Da navegação ao homem na lua, do rádio à internet, da segregação aos
direitos civis, das mulheres que nem votavam às presidentes de
companhias, da influência da cultura francesa à globalização
americana... Inúmeras e profundas transformações se processaram numa
velocidade sem precedentes que revolucionou a economia, as cidades, a
vida das pessoas. Ao usar a linha de montagem na produção de seu Modelo
T, lançado há 100 anos, Henry Ford alcançou outra proeza inédita: deu
acesso para milhões de pessoas à independência proporcionada pelo
automóvel.
Foi um conquista gradual para o empresário americano (leia
boxe sobre ele), que havia concluído seu primeiro automóvel, o
Quadricycle, em 1896. Com o Modelo A de 1903, fundou a Ford Motor
Company e tentou desde cedo tornar seu produto mais simples e acessível
para um público mais amplo. Afinal, desde 1886, quando surgiu na
Alemanha o Benz Patent-Motorwagen, o
automóvel era um meio de transporte restrito a um público de maior poder
aquisitivo, fosse ele equipado com motor a combustão a gasolina ou com
propulsão elétrica, também já existente.
Nos Estados Unidos, o automóvel passou a ser produzido em 1893 com o
Buggyaut de J. Frank e Charles Duryea, mas a primeira tentativa
bem-sucedida de um carro vendido em maior escala seria o
Oldsmobile Curved Dash. Levaria cinco anos
para a Ford conseguir criar um modelo de baixo custo e confiável como
seu fundador sonhava. Ainda no início de 1907, o empresário separou uma
área em sua fábrica no número 254 da Piquette Avenue, em Detroit, para
se dedicar ao que ele chamava de "carro universal".
Entre o Ford Modelo A de 1903 e o Modelo S de 1908, uma sucessão de
automóveis mais modernos havia sido lançada, sempre com foco na
praticidade e em um preço que, nas palavras do empresário,
"qualquer pessoa com um bom salário pudesse pagar". Foram vendidos 20
mil carros da Ford nesse período. Em 1º de outubro de 1908 Henry apresentava, para o ano-modelo 1909, o carro com o qual gravaria seu
nome definitivamente na história, o Modelo T. O lançamento oficial só se
daria no dia 31 de dezembro no Grand Central Palace de Nova York.
A preços a partir de 825 dólares, o novo Ford ainda era produzido de
maneira artesanal.
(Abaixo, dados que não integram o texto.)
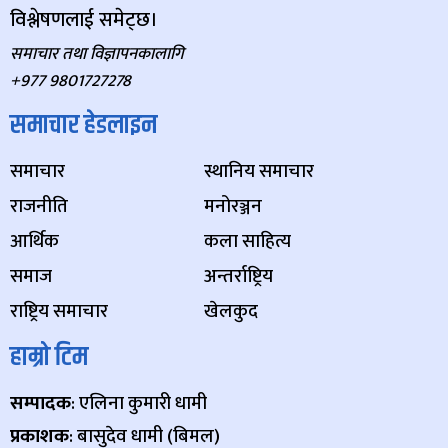
विश्लेषणलाई समेट्छ।
समाचार तथा विज्ञापनकालागि
+977 9801727278
समाचार हेडलाइन
समाचार
स्थानिय समाचार
राजनीति
मनोरञ्जन
आर्थिक
कला साहित्य
समाज
अन्तर्राष्ट्रिय
राष्ट्रिय समाचार
खेलकुद
हाम्रो टिम
सम्पादक
: एलिना कुमारी धामी
प्रकाशक
: बासुदेव धामी (बिमल)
A princípio a idéia de um carro popular era vista por
muitos como piada, um negócio sem futuro. Contudo, ainda era cedo para
prever até onde Henry pretendia chegar com o projeto. Como os
métodos fabris da Ford literalmente dependiam de manufatura — os carros
eram feitos a mão —, a fábrica da Piquette Avenue não dava conta da
demanda. Só 11 carros foram concluídos no primeiro mês,
dando razão aos pessimistas inicialmente. Mal sabiam eles o que estava
por vir...
Precursor
dos flexíveis
O motor dianteiro e
refrigerado a água era atípico por ter os quatro cilindros em linha num
bloco só, quando o usual na época era a disposição individual para cada
um deles. Os cabeçotes removíveis eram outros recursos modernos do Ford
T. As válvulas eram laterais. Com cilindrada de 2.896 cm³ (177 pol³),
ele produzia a potência de 20,2 cv a 1.600 rpm e o torque máximo de 11,4
m.kgf a 900 rpm. Podia chegar a velocidades entre 64 e 72 km/h,
dependendo da versão, com consumo que variava de 5 a 9 km/l.
É o
combustível que escondia um dos mais curiosos e pouco comentados
talentos do Modelo T. Ele funcionava tanto com gasolina quanto com
etanol, mas a redução no custo do primeiro e a introdução da Lei Seca
nos EUA enfraqueceriam o apelo do álcool como combustível. Se essa
habilidade não pôde ser aproveitada, não faltaram outras que tornavam o
T um compêndio de soluções técnicas da época.